> Data excerpts:
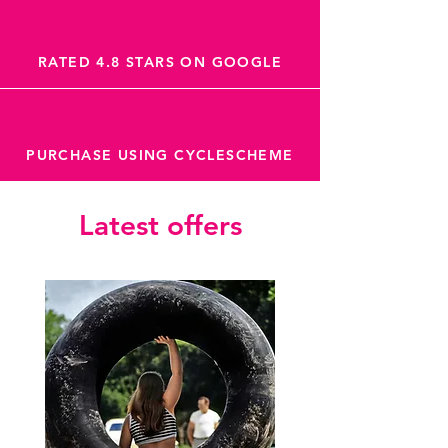
RATED 4.8 STARS ON GOOGLE
PURCHASE USING CYCLESCHEME
Latest offers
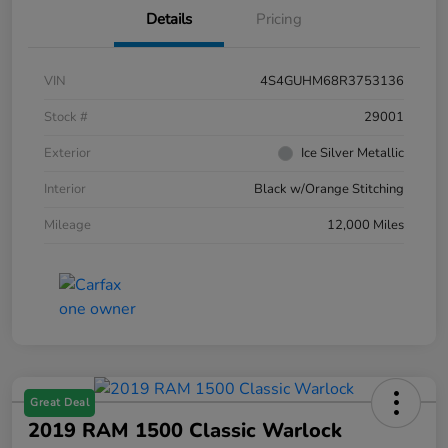
Details
Pricing
VIN
4S4GUHM68R3753136
Stock #
29001
Exterior
Ice Silver Metallic
Interior
Black w/Orange Stitching
Mileage
12,000 Miles
Great Deal
2019 RAM 1500 Classic Warlock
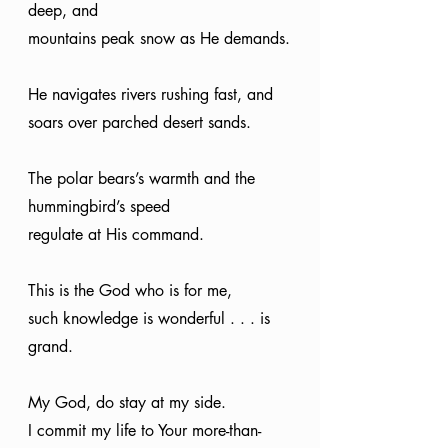
deep, and
mountains peak snow as He demands.
He navigates rivers rushing fast, and
soars over parched desert sands.
The polar bears’s warmth and the 
hummingbird’s speed
regulate at His command.
This is the God who is for me,
such knowledge is wonderful . . . is 
grand.
My God, do stay at my side.
I commit my life to Your more-than-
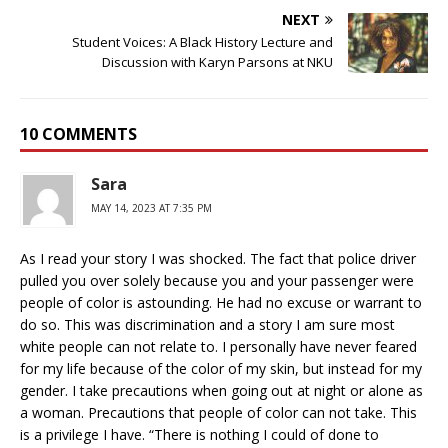
NEXT
Student Voices: A Black History Lecture and
Discussion with Karyn Parsons at NKU
10 COMMENTS
Sara
MAY 14, 2023 AT 7:35 PM
As I read your story I was shocked. The fact that police driver
pulled you over solely because you and your passenger were
people of color is astounding. He had no excuse or warrant to
do so. This was discrimination and a story I am sure most
white people can not relate to. I personally have never feared
for my life because of the color of my skin, but instead for my
gender. I take precautions when going out at night or alone as
a woman. Precautions that people of color can not take. This
is a privilege I have. “There is nothing I could of done to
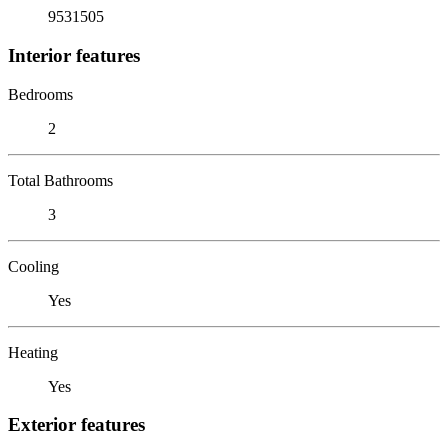
9531505
Interior features
Bedrooms
2
Total Bathrooms
3
Cooling
Yes
Heating
Yes
Exterior features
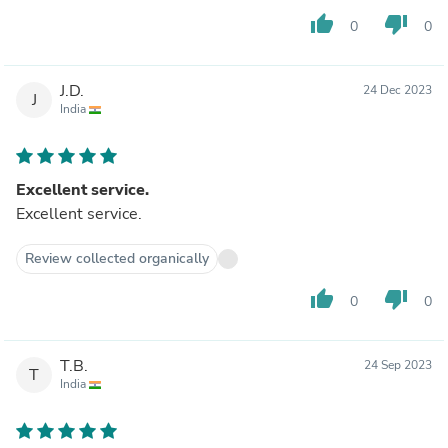
thumb_up
thumb_down
0
0
J.D.
24 Dec 2023
J
India
Excellent service.
Excellent service.
Review collected organically
thumb_up
thumb_down
0
0
T.B.
24 Sep 2023
T
India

> What the task requires: Return the listing above in full and without alteration, excluding its pictures.

> Answer area:
RATED 4.8 STARS ON GOOGLE
PURCHASE USING CYCLESCHEME
Latest offers
Details
Pricing
VIN
4S4GUHM68R3753136
Stock #
29001
Exterior
Ice Silver Metallic
Interior
Black w/Orange Stitching
Mileage
12,000 Miles
Great Deal
2019 RAM 1500 Classic Warlock
deep, and
mountains peak snow as He demands.
He navigates rivers rushing fast, and
soars over parched desert sands.
The polar bears’s warmth and the 
hummingbird’s speed
regulate at His command.
This is the God who is for me,
such knowledge is wonderful . . . is 
grand.
My God, do stay at my side.
I commit my life to Your more-than-
NEXT
Student Voices: A Black History Lecture and
Discussion with Karyn Parsons at NKU
10 COMMENTS
Sara
MAY 14, 2023 AT 7:35 PM
As I read your story I was shocked. The fact that police driver
pulled you over solely because you and your passenger were
people of color is astounding. He had no excuse or warrant to
do so. This was discrimination and a story I am sure most
white people can not relate to. I personally have never feared
for my life because of the color of my skin, but instead for my
gender. I take precautions when going out at night or alone as
a woman. Precautions that people of color can not take. This
is a privilege I have. “There is nothing I could of done to
9531505
Interior features
Bedrooms
2
Total Bathrooms
3
Cooling
Yes
Heating
Yes
Exterior features
thumb_up
thumb_down
0
0
J.D.
24 Dec 2023
J
India
Excellent service.
Excellent service.
Review collected organically
thumb_up
thumb_down
0
0
T.B.
24 Sep 2023
T
India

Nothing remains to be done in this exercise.